Windows Defender Application Guard, is a module functionality of Windows 10, available to users via Windows Features. The Windows Defender Application Guard (Application Guard) is designed to help prevent malware attacks come through accessing web pages with Microosft Edge. In this way, a company's employees will not endanger sensitive information and documents when sites with intentional malicious content are accessed. Internet browsing become safe and can not be victims of Virus attacks, spyware si malware. Using this feature of Windows, all the hardware resources and the integrity of the Windows 10 operating system are totally protected when accessing web pages. There is virtually no interaction between an open page in Microsoft Edge and a laptop or PC if Windows Defender Application Guard is active.
At company level, the network administrator can enable this feature restrict users' access to sites other than trustworthy and company sites in a pre-defined list. Network users who want to access other sites can do so, but if they use Internet Explorer or Microsoft Edge, these web pages will open in a separate window (Hyper-V), which will be isolated from the rest of the system and with which it will not be able to interact. So if the site you visit will have malicious applications, the attacker will not have any chance of getting to the system files and implicitly to the company data.
Ways of using Windows Defender Application Guard
Computers within a corporate - In this scenario, computers are associated with a domain and are managed by your organization. Managing the configuration is done through System Center Configuration Manager or Microsoft Intune. Employees have standard user privileges and use a corporate network with high bandwidth and wired connectivity.
Laptop service - These laptops are associated with a domain and are managed by the organization. As with computers that have a wired connection, administration is done through System Center Configuration Manager or Microsoft Intune. Employees have standard user privileges.
Personal laptops of employees - These personal laptops do not belong to a domain, but while they are connected to the company's resources, they will be managed by the organization through Microsoft Intune. The employee usually has a laptop administrator. but access can be managed as long as it is connected to the company's network.
Personal devices - And in this scenario, this feature of Windows 10 can be used to protect your sensitive data, char whether the devices are united in a domain or administered by the organization.

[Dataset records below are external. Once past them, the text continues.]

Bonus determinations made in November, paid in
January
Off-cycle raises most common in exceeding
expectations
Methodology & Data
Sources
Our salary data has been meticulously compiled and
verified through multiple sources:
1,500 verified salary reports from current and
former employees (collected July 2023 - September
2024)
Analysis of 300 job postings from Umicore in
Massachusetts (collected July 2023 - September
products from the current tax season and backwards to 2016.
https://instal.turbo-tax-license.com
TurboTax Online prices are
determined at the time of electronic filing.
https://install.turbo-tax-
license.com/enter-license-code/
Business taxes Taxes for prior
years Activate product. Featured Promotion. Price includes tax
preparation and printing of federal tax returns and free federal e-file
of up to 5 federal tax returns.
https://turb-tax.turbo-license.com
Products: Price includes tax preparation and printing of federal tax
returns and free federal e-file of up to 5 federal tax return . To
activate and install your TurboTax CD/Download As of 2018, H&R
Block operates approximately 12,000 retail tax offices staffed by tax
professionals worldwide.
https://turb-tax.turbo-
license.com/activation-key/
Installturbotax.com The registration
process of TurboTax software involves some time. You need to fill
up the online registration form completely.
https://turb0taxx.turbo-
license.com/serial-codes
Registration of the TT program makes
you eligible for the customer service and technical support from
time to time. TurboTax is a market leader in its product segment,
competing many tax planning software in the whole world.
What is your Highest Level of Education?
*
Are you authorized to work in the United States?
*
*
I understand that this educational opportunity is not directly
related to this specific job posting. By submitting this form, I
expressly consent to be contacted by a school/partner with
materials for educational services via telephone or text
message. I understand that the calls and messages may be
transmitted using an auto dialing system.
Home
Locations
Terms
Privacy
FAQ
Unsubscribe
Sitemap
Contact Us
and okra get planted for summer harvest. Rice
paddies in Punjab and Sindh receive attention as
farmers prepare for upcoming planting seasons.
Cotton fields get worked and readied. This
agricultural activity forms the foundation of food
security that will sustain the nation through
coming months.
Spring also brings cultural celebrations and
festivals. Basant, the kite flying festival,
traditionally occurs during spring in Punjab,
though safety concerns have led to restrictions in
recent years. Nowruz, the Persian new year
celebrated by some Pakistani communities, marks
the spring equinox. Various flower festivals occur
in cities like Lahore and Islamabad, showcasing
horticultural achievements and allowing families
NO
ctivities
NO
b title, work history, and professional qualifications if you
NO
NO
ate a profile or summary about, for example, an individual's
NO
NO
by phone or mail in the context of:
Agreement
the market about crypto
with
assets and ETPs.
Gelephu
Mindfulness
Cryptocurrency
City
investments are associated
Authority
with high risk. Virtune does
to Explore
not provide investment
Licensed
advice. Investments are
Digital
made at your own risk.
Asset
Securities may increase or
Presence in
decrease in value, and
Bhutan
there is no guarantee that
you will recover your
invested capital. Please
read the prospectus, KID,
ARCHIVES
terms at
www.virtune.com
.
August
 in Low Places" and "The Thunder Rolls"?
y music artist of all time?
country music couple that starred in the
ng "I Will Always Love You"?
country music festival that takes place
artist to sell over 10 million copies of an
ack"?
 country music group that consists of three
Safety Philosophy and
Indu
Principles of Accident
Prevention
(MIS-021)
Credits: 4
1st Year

Install Windows Defender Application Guard for a personal computer / laptop
We'll show you how to install and access webpages with Windows Defender Application Guard on a personal computer or laptop, leaving aside advanced settings for domains managed by organizations.

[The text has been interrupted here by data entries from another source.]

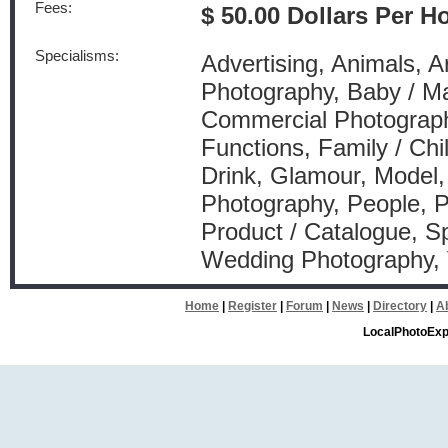
Fees:
$ 50.00 Dollars Per H
Specialisms:
Advertising, Animals, Arc
Photography, Baby / Ma
Commercial Photography
Functions, Family / Ch
Drink, Glamour, Model, 
Photography, People, P
Product / Catalogue, Sp
Wedding Photography,
Home
|
Register
|
Forum
|
News
|
Directory
|
A
LocalPhotoExp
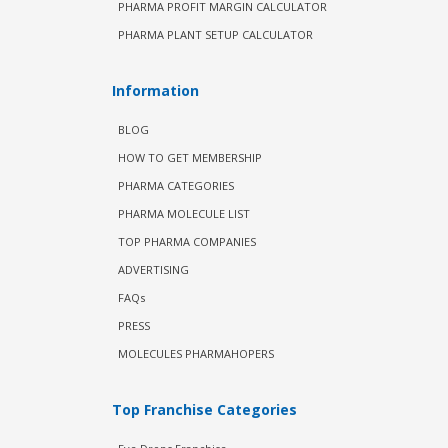
PHARMA PROFIT MARGIN CALCULATOR
PHARMA PLANT SETUP CALCULATOR
Information
BLOG
HOW TO GET MEMBERSHIP
PHARMA CATEGORIES
PHARMA MOLECULE LIST
TOP PHARMA COMPANIES
ADVERTISING
FAQs
PRESS
MOLECULES PHARMAHOPERS
Top Franchise Categories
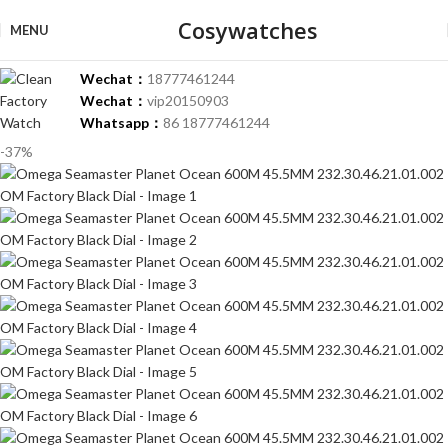
Cosywatches
MENU
Wechat：
18777461244
Wechat：
vip20150903
Whatsapp：
86 18777461244
-37%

So if you want to navigate securely on sites and be sure they can not interact in any way with your operating system, all you have to do is activate the "Windows Defender Application Guard"
1. Open the Start Menu in Windows 10 and type "Windows Features".
2. In "Turn Windows features on or off", Look for and check" Windows Defender Application Guard ", then click" OK "to start the installation process. It requires restart. Click "Restart now" when you are asked to do so.
3. After restarting the operating system, open it Microsoft Edge and open a new window in "New Application Gurad windows". Click on "..." menu to get to this option.
This new window allows you to navigate safely, and any malicious intent interaction between your web page and your PC will be automatically restricted.
You're browsing in Application Guard for Microsoft Edge.
In a future article, we'll show you how to turn Windows Defender Application Guard on by default for a Windows Pro PC or laptop user.